Linux CXL
 help / color / mirror / Atom feed
From: Dave Jiang <dave.jiang@intel.com>
To: Jonathan Cameron <Jonathan.Cameron@Huawei.com>
Cc: <linux-cxl@vger.kernel.org>,
	Greg Kroah-Hartman <gregkh@linuxfoundation.org>,
	"Rafael J. Wysocki" <rafael@kernel.org>,
	"Huang, Ying" <ying.huang@intel.com>, <dan.j.williams@intel.com>,
	<ira.weiny@intel.com>, <vishal.l.verma@intel.com>,
	<alison.schofield@intel.com>, <dave@stgolabs.net>,
	<brice.goglin@gmail.com>, <nifan.cxl@gmail.com>
Subject: Re: [PATCH v2 3/3] cxl: Add memory hotplug notifier for cxl region
Date: Fri, 22 Dec 2023 11:17:15 -0700	[thread overview]
Message-ID: <af8ef32d-bb8f-468c-aeee-ade0e3c1ff39@intel.com> (raw)
In-Reply-To: <20231219151507.0000226f@Huawei.com>



On 12/19/23 08:15, Jonathan Cameron wrote:
> On Fri, 15 Dec 2023 16:16:11 -0700
> Dave Jiang <dave.jiang@intel.com> wrote:
> 
>> When the CXL region is formed, the driver would computed the performance
>> data for the region. However this data is not available at the node data
>> collection that has been populated by the HMAT during kernel
>> initialization. Add a memory hotplug notifier to update the performance
>> data to the node hmem_attrs to expose the newly calculated region
>> performance data. The CXL region is created under specific CFMWS. The
>> node for the CFMWS is created during SRAT parsing by acpi_parse_cfmws().
>> The notifier will run once only and turn itself off after the initial
>> run. Additional regions may overwrite the initial data, but since this is
>> for the same poximity domain it's a don't care for now.
> 
> proximity
> 
>>
>> node_set_perf_attrs() is exported to allow update of perf attribs for a
>> node. Given that only CXL is using this, export only to CXL namespace.
>>
>> Cc: Greg Kroah-Hartman <gregkh@linuxfoundation.org>
>> Cc: Rafael J. Wysocki <rafael@kernel.org>
>> Reviewed-by: "Huang, Ying" <ying.huang@intel.com>
>> Signed-off-by: Dave Jiang <dave.jiang@intel.com>
> 
> What is end result of this?
> 
> /sys/devices/system/node/node/access0/ 
> /sys/devices/system/node/node/access1/ 
> With just the bandwidths and latencies?
> No targets or initiators under accessX/targets or accessX/initiators?
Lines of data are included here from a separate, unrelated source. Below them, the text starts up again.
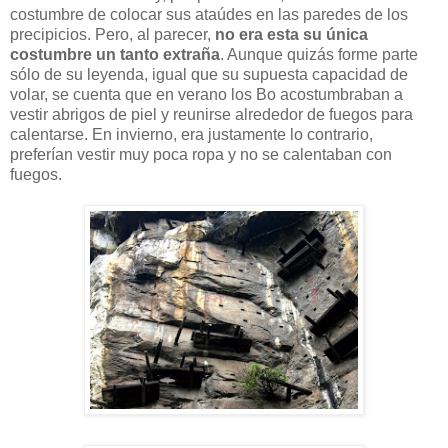
costumbre de colocar sus ataúdes en las paredes de los
precipicios. Pero, al parecer,
no era esta su única
costumbre un tanto extraña
. Aunque quizás forme parte
sólo de su leyenda, igual que su supuesta capacidad de
volar, se cuenta que en verano los Bo acostumbraban a
vestir abrigos de piel y reunirse alrededor de fuegos para
calentarse. En invierno, era justamente lo contrario,
preferían vestir muy poca ropa y no se calentaban con
fuegos.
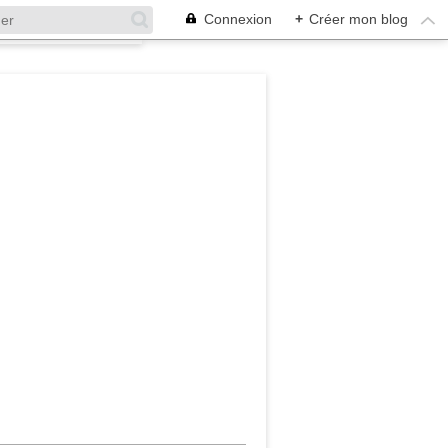
Connexion
+
Créer mon blog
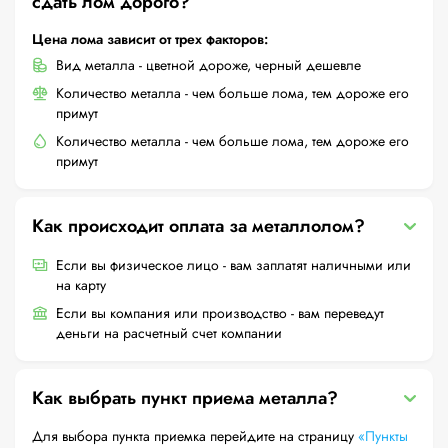
сдать лом дорого?
Цена лома зависит от трех факторов:
Вид металла - цветной дороже, черный дешевле
Количество металла - чем больше лома, тем дороже его
примут
Количество металла - чем больше лома, тем дороже его
примут
Как происходит оплата за металлолом?
Если вы физическое лицо - вам заплатят наличными или
на карту
Если вы компания или производство - вам переведут
деньги на расчетный счет компании
Как выбрать пункт приема металла?
Для выбора пункта приемка перейдите на страницу
«Пункты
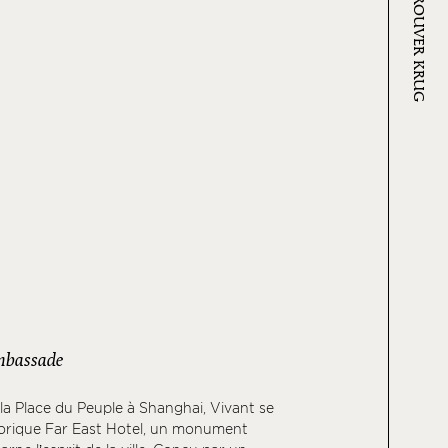
OÙ TROUVER KRUG
mbassade
la Place du Peuple à Shanghai, Vivant se
torique Far East Hotel, un monument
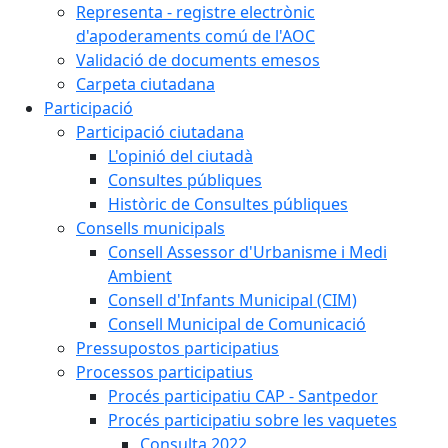
Representa - registre electrònic
d'apoderaments comú de l'AOC
Validació de documents emesos
Carpeta ciutadana
Participació
Participació ciutadana
L'opinió del ciutadà
Consultes públiques
Històric de Consultes públiques
Consells municipals
Consell Assessor d'Urbanisme i Medi
Ambient
Consell d'Infants Municipal (CIM)
Consell Municipal de Comunicació
Pressupostos participatius
Processos participatius
Procés participatiu CAP - Santpedor
Procés participatiu sobre les vaquetes
Consulta 2022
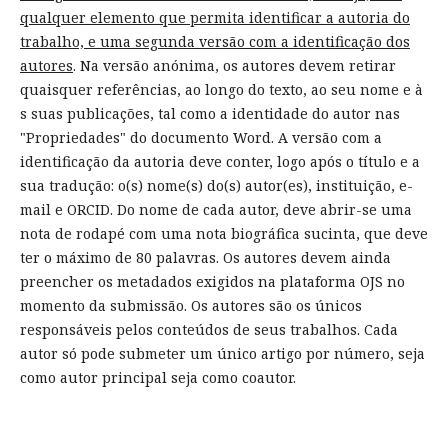
qualquer elemento que permita identificar a autoria do
trabalho, e uma segunda versão com a identificação dos
autores
. Na versão anónima, os autores devem retirar
quaisquer referências, ao longo do texto, ao seu nome e à
s suas publicações, tal como a identidade do autor nas
"Propriedades" do documento Word. A versão com a
identificação da autoria deve conter, logo após o título e a
sua tradução: o(s) nome(s) do(s) autor(es), instituição, e-
mail e ORCID. Do nome de cada autor, deve abrir-se uma
nota de rodapé com uma nota biográfica sucinta, que deve
ter o máximo de 80 palavras. Os autores devem ainda
preencher os metadados exigidos na plataforma OJS no
momento da submissão. Os autores são os únicos
responsáveis pelos conteúdos de seus trabalhos. Cada
autor só pode submeter um único artigo por número, seja
como autor principal seja como coautor.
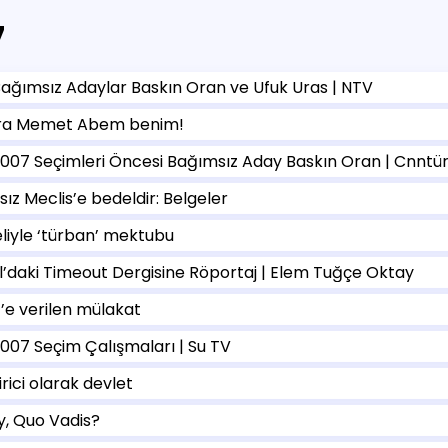
7
Bağımsız Adaylar Baskın Oran ve Ufuk Uras | NTV
ra Memet Abem benim!
2007 Seçimleri Öncesi Bağımsız Aday Baskın Oran | Cnntü
sız Meclis’e bedeldir: Belgeler
liyle ‘türban’ mektubu
l’daki Timeout Dergisine Röportaj | Elem Tuğçe Oktay
’e verilen mülakat
2007 Seçim Çalışmaları | Su TV
rici olarak devlet
y, Quo Vadis?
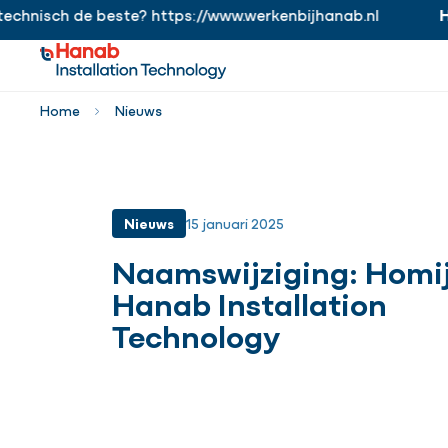
chnisch de beste? https://www.werkenbijhanab.nl
Ha
https://www.werkenbijhanab.nl
Home
Nieuws
Nieuws
15 januari 2025
Naamswijziging: Homi
Hanab Installation
Technology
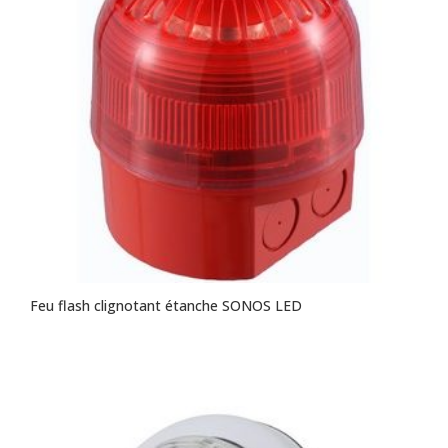
Feu flash clignotant étanche SONOS LED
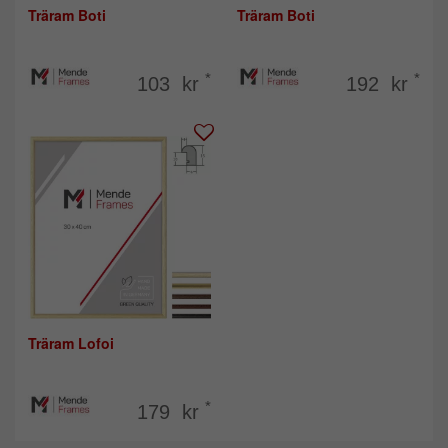
Träram Boti
Träram Boti
*
*
103 kr
192 kr
Träram Lofoi
*
179 kr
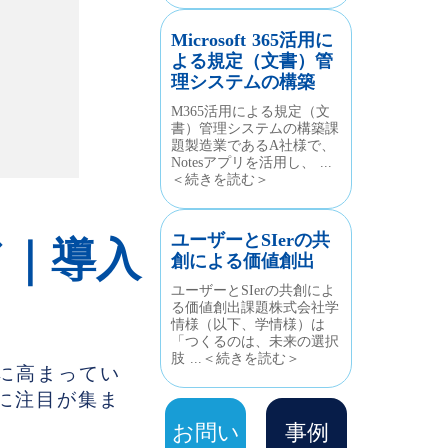
Microsoft 365活用に
よる規定（文書）管
理システムの構築
M365活用による規定（文
書）管理システムの構築課
題製造業であるA社様で、
Notesアプリを活用し、 ...
＜続きを読む＞
ユーザーとSIerの共
ド｜導入
創による価値創出
ユーザーとSIerの共創によ
る価値創出課題株式会社学
情様（以下、学情様）は
「つくるのは、未来の選択
肢 ...＜続きを読む＞
に高まってい
に注目が集ま
お問い
事例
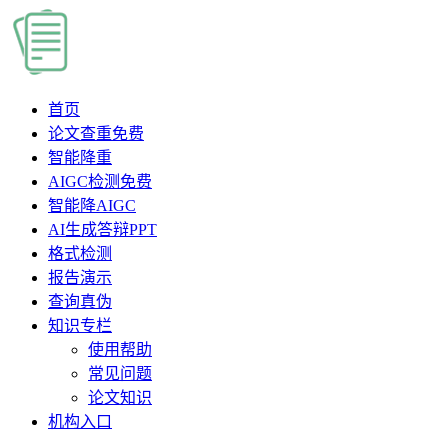
首页
论文查重
免费
智能降重
AIGC检测
免费
智能降AIGC
AI生成答辩PPT
格式检测
报告演示
查询真伪
知识专栏
使用帮助
常见问题
论文知识
机构入口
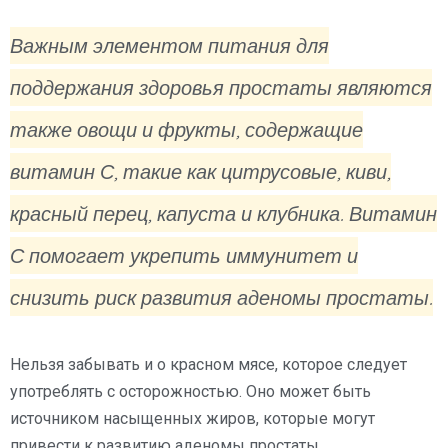
Важным элементом питания для
поддержания здоровья простаты являются
также овощи и фрукты, содержащие
витамин С, такие как цитрусовые, киви,
красный перец, капуста и клубника. Витамин
С помогает укрепить иммунитет и
снизить риск развития аденомы простаты.
Нельзя забывать и о красном мясе, которое следует
употреблять с осторожностью. Оно может быть
источником насыщенных жиров, которые могут
привести к развитию аденомы простаты.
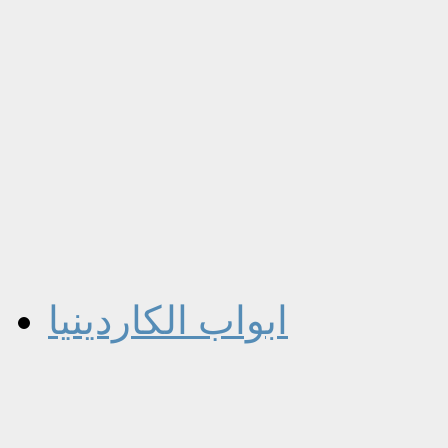
ابواب الكاردينيا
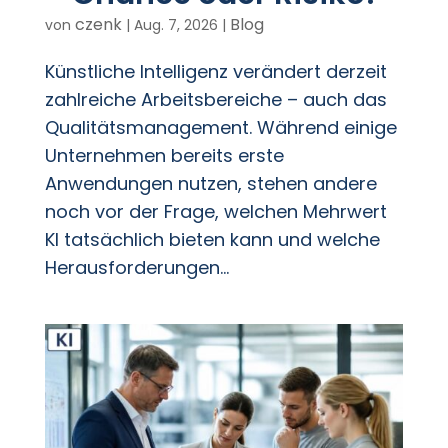
czenk
Blog
von
|
Aug. 7, 2026
|
Künstliche Intelligenz verändert derzeit
zahlreiche Arbeitsbereiche – auch das
Qualitätsmanagement. Während einige
Unternehmen bereits erste
Anwendungen nutzen, stehen andere
noch vor der Frage, welchen Mehrwert
KI tatsächlich bieten kann und welche
Herausforderungen...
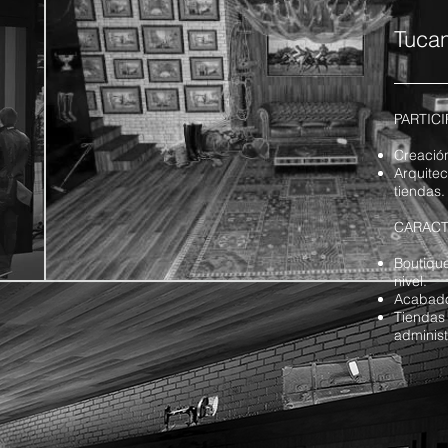
Tuca
PARTICI
Creació
Arquitec
tiendas.
CARACT
Boutique
nivel.
Acabados
Tiendas 
adminis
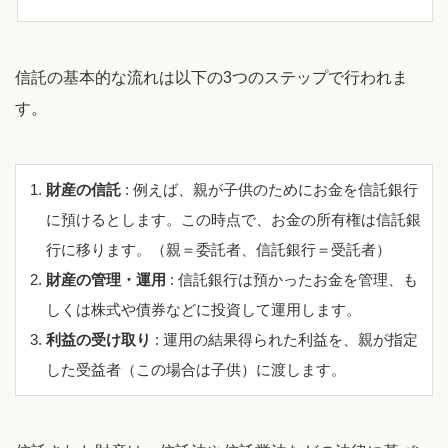
信託の基本的な流れは以下の3つのステップで行われま
す。
財産の信託
: 例えば、親が子供のためにお金を信託銀行
に預けるとします。この時点で、お金の所有権は信託銀
行に移ります。（親＝委託者、信託銀行＝受託者）
財産の管理・運用
: 信託銀行は預かったお金を管理、も
しくは株式や債券などに投資して運用します。
利益の受け取り
: 運用の結果得られた利益を、親が指定
した受益者（この場合は子供）に渡します。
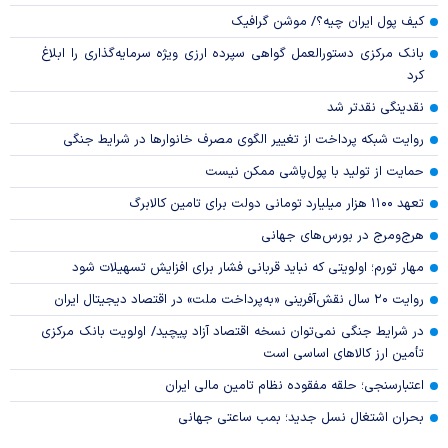
کیف پول ایران چیه؟/ موشن گرافیک
بانک مرکزی دستورالعمل گواهی سپرده ارزی ویژه سرمایه‌گذاری را ابلاغ
کرد
نقدینگی نقدتر شد
روایت شبکه پرداخت از تغییر الگوی مصرف خانوار‌ها در شرایط جنگی
حمایت از تولید با پول‌پاشی ممکن نیست
تعهد ۱۱۰۰ هزار میلیارد تومانی دولت برای تامین کالابرگ
هرج‌ومرج در بورس‌های جهانی
مهار تورم؛ اولویتی که نباید قربانی فشار برای افزایش تسهیلات شود
روایت ۲۰ سال نقش‌آفرینی «به‌پرداخت ملت» در اقتصاد دیجیتال ایران
در شرایط جنگی نمی‌توان نسخه اقتصاد آزاد پیچید/ اولویت بانک مرکزی
تأمین ارز کالا‌های اساسی است
اعتبارسنجی؛ حلقه مفقوده نظام تامین مالی ایران
بحران اشتغال نسل جدید؛ بمب ساعتی جهانی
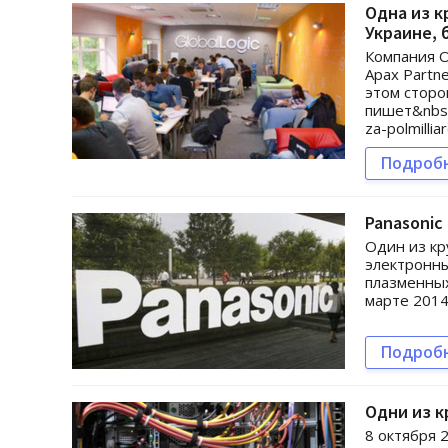
Одна из к
Украине, 
Компания O
Apax Partn
этом сторо
пишет&nbsp;
za-polmillia
Подроб
Panasonic
Один из кр
электронны
плазменных
марте 2014
Подроб
Одни из к
8 октября 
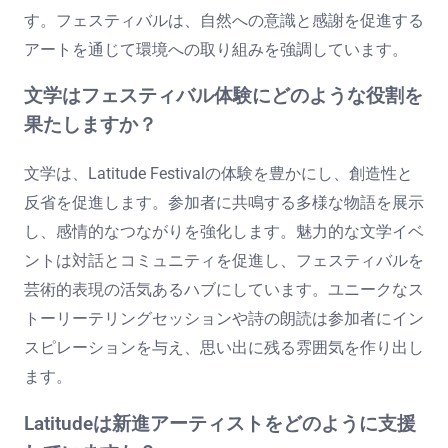
す。フェスティバルは、自然への意識と感謝を促進する
アートを通じて環境への取り組みを強調しています。
文学はフェスティバル体験にどのような役割を
果たしますか？
文学は、Latitude Festivalの体験を豊かにし、創造性と
反省を促進します。参加者に共鳴する多様な物語を展示
し、感情的なつながりを強化します。魅力的な文学イベ
ントは対話とコミュニティを促進し、フェスティバルを
芸術的表現の活気あるハブにしています。ユニークなス
トーリーテリングセッションや詩の朗読は参加者にイン
スピレーションを与え、思い出に残る雰囲気を作り出し
ます。
Latitudeは新進アーティストをどのように支援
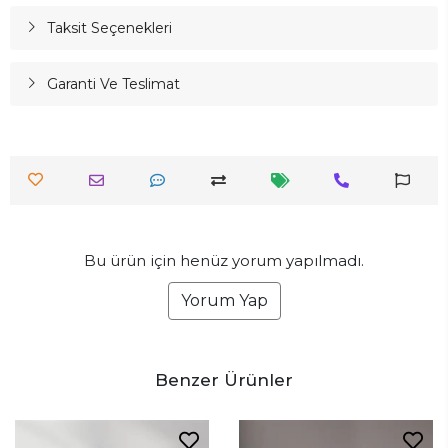
Taksit Seçenekleri
Garanti Ve Teslimat
Bu ürün için henüz yorum yapılmadı.
Yorum Yap
Benzer Ürünler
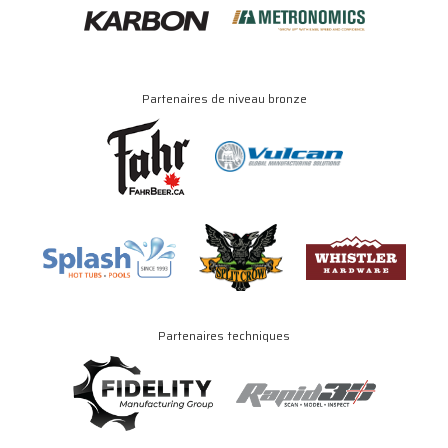
Partenaires de niveau bronze
Partenaires techniques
# tree ./devices/system/node/node2/access0
./devices/system/node/node2/access0
├── initiators
│   ├── node1 -> ../../../node1
│   ├── read_bandwidth
│   ├── read_latency
│   ├── write_bandwidth
│   └── write_latency
├── power
│   ├── async
│   ├── runtime_active_kids
│   ├── runtime_enabled
│   ├── runtime_status
│   └── runtime_usage
├── targets
└── uevent


> 
> Or have those been set up earlier?  In which case do we handle
> the worse bandwidth being inside the host CPU?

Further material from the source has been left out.